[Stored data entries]

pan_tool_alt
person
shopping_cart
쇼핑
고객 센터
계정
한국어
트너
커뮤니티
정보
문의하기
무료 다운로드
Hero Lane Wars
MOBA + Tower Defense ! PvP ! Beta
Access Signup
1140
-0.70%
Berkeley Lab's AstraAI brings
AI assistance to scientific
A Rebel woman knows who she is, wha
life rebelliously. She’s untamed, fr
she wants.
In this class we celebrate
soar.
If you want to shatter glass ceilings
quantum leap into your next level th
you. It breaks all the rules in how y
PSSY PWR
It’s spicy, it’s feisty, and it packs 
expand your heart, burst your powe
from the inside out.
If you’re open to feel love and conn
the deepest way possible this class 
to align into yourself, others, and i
==
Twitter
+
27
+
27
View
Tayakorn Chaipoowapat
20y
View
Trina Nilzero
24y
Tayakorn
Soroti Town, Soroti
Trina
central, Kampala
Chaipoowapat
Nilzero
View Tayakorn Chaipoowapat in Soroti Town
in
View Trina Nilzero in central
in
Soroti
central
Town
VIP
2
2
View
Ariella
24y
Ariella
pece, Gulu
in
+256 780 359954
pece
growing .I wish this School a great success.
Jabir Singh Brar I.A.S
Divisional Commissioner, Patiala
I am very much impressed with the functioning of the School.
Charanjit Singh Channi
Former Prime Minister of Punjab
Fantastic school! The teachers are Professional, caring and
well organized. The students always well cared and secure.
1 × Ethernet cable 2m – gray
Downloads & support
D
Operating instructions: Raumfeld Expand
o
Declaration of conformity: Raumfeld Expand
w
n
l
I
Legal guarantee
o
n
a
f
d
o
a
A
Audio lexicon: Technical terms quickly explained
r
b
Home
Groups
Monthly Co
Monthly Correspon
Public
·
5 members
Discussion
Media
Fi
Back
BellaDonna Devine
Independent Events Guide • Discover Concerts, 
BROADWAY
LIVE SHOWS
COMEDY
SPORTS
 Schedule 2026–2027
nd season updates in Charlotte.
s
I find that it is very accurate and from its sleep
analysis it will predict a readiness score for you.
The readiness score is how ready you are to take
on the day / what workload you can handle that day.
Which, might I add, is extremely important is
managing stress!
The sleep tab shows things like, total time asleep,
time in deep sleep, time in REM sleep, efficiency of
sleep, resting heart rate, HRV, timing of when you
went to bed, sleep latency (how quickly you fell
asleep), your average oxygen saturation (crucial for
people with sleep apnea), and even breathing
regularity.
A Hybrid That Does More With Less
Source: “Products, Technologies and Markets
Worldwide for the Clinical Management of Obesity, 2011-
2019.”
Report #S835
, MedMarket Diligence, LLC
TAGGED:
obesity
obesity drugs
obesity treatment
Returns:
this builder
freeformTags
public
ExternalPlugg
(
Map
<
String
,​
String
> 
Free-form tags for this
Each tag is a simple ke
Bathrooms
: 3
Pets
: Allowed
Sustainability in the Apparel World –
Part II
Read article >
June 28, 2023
* * *
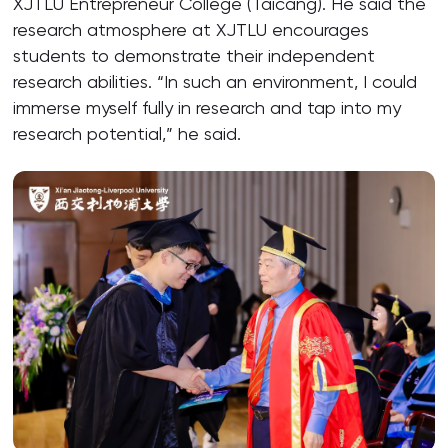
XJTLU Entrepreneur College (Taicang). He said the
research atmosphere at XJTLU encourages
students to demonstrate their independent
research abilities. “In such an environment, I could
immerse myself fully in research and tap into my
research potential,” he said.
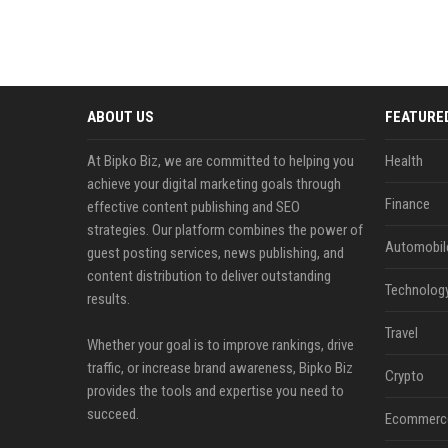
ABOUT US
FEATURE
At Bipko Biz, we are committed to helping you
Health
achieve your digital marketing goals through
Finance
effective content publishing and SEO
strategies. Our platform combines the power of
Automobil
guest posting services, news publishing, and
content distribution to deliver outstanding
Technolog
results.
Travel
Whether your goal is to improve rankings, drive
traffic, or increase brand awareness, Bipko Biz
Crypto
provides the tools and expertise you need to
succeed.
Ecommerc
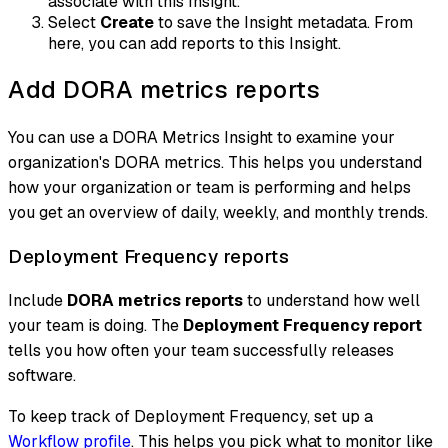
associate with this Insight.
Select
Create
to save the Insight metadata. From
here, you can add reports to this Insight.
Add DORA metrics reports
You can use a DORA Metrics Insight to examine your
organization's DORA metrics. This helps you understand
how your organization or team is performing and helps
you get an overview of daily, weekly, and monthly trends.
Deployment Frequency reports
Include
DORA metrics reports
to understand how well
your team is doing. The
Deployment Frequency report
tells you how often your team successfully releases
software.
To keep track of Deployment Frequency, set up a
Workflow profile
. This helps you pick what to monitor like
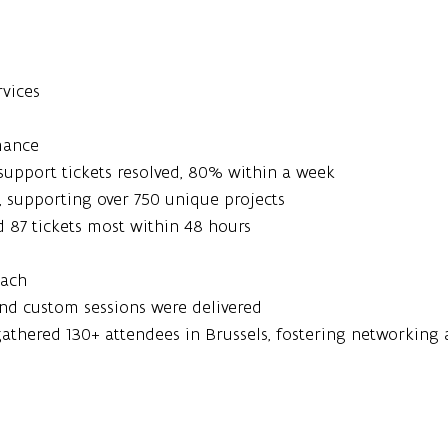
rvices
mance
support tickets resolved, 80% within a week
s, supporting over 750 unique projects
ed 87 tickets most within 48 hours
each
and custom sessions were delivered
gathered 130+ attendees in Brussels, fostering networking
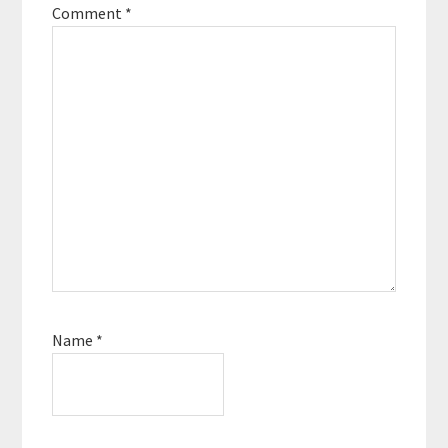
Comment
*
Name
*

What is needed:
With the line holding "pan_tool_alt" as the first and the line holding "quantum leap into your next level th" as the last, set down that range of the entries above exactly, and nothing else.

Exercise solution:
pan_tool_alt
person
shopping_cart
쇼핑
고객 센터
계정
한국어
트너
커뮤니티
정보
문의하기
무료 다운로드
Hero Lane Wars
MOBA + Tower Defense ! PvP ! Beta
Access Signup
1140
-0.70%
Berkeley Lab's AstraAI brings
AI assistance to scientific
A Rebel woman knows who she is, wha
life rebelliously. She’s untamed, fr
she wants.
In this class we celebrate
soar.
If you want to shatter glass ceilings
quantum leap into your next level th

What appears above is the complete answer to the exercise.